Since the distributions between train and test seem to be significantly different (e.g. see https://www.kaggle.com/nanomathias/distribution-of-test-vs-training-data, https://www.kaggle.com/c/santander-value-prediction-challenge/discussion/59172 and https://www.kaggle.com/c/santander-value-prediction-challenge/discussion/59139), it is probably a good idea to adjust your validation strategy in order to get a model that generalizes well to the leaderboard.

Adversarial validation is a technique that can be used to select training samples that are most similar to test samples. We can then use these samples to validate our models on, so that they generalize to the leaderboard. More info about adversarial validation here: http://fastml.com/adversarial-validation-part-one/

In this kernel we test if the distributions between train and test are actually different, and if we can find rows in our training set that are very similar to our test set.

In [None]:
# Load libraries
import numpy as np
import pandas as pd
import gc
import datetime

from sklearn.model_selection import KFold
import lightgbm as lgb

# Params
NFOLD = 5
DATA_PATH = '../input/'

In [None]:
# Load data
train = pd.read_csv(DATA_PATH + "train.csv")
test = pd.read_csv(DATA_PATH + "test.csv")

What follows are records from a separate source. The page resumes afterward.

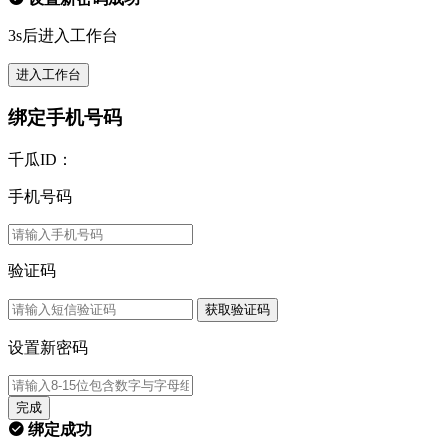
3s后进入工作台
进入工作台
绑定手机号码
千瓜ID：
手机号码
验证码
获取验证码
设置新密码
完成
绑定成功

# Mark train as 1, test as 0
train['target'] = 1
test['target'] = 0

# Concat dataframes
n_train = train.shape[0]
df = pd.concat([train, test], axis = 0)
del train, test
gc.collect()

In [None]:
# Remove columns with only one value in our training set
predictors = list(df.columns.difference(['ID', 'target']))
df_train = df.iloc[:n_train].copy()
cols_to_remove = [c for c in predictors if df_train[c].nunique() == 1]
df.drop(cols_to_remove, axis=1, inplace=True)

# Update column names
predictors = list(df.columns.difference(['ID', 'target']))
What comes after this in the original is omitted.